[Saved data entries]
--
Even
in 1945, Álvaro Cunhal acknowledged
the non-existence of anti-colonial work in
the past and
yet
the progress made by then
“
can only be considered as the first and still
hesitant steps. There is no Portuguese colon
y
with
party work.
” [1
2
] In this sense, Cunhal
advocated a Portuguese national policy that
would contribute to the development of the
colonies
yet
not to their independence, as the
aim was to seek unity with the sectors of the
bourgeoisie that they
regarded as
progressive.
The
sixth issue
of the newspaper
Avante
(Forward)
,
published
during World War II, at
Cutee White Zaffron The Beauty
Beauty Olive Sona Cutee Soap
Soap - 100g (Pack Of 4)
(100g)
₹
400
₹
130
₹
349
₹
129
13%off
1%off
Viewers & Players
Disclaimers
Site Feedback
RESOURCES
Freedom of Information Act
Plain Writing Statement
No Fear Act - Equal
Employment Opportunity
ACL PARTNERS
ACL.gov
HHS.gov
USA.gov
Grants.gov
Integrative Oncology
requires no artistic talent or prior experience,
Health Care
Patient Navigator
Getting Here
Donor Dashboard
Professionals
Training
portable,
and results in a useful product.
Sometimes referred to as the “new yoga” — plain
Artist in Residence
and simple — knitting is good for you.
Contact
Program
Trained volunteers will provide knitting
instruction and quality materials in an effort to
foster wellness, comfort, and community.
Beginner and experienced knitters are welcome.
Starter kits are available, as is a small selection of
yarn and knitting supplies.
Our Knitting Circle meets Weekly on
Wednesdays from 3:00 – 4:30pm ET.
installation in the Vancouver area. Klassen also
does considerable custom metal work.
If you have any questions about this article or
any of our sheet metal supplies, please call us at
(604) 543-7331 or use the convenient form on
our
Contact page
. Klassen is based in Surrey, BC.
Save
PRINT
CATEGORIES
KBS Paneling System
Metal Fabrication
--
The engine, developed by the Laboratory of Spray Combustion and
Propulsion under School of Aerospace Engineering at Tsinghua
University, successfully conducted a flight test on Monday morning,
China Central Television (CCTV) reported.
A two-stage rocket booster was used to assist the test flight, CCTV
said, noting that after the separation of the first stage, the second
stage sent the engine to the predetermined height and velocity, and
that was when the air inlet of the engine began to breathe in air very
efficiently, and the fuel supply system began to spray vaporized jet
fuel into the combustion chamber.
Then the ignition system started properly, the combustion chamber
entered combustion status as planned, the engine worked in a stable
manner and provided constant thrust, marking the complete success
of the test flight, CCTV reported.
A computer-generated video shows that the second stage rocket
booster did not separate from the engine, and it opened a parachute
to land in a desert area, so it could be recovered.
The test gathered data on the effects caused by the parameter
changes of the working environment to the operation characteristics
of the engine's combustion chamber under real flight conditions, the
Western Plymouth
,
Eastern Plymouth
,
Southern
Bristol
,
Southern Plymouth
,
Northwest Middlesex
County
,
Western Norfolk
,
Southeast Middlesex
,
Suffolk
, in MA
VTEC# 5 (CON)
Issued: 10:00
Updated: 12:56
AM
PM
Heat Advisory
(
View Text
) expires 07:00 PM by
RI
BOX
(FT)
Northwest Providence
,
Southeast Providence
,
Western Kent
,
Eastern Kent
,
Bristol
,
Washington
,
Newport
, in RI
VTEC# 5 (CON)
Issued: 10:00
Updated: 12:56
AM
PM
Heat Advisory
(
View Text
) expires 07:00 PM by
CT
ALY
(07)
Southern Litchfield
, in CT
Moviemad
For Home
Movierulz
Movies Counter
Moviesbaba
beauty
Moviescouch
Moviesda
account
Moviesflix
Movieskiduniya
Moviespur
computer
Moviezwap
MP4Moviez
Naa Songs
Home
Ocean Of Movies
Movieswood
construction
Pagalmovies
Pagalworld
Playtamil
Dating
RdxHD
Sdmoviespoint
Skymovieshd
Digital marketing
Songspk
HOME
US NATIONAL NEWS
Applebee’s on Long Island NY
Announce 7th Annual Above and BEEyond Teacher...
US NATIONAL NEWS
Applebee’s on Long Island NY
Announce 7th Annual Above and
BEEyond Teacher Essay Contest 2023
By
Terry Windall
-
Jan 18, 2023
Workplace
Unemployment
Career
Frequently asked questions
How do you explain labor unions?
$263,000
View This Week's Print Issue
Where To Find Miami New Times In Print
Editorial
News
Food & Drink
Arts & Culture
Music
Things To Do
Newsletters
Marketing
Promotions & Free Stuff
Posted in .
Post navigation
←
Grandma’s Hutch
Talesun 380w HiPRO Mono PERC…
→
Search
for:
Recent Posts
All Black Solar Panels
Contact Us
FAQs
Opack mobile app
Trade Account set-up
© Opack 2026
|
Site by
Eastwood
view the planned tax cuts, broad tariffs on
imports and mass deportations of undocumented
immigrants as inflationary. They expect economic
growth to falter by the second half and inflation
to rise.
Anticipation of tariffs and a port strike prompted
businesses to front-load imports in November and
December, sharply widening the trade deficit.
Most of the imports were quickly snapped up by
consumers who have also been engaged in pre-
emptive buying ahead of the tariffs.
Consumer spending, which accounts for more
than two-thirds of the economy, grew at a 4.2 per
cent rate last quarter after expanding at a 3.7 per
--
- **WHAT IS REQUIRED**
Beginning with the line that has "progressive." and ending with the line that has "Employment Opportunity", set down the lines above exactly and include no others.

- **RESPONSE FOR THIS EXERCISE**
progressive.
The
sixth issue
of the newspaper
Avante
(Forward)
,
published
during World War II, at
Cutee White Zaffron The Beauty
Beauty Olive Sona Cutee Soap
Soap - 100g (Pack Of 4)
(100g)
₹
400
₹
130
₹
349
₹
129
13%off
1%off
Viewers & Players
Disclaimers
Site Feedback
RESOURCES
Freedom of Information Act
Plain Writing Statement
No Fear Act - Equal
Employment Opportunity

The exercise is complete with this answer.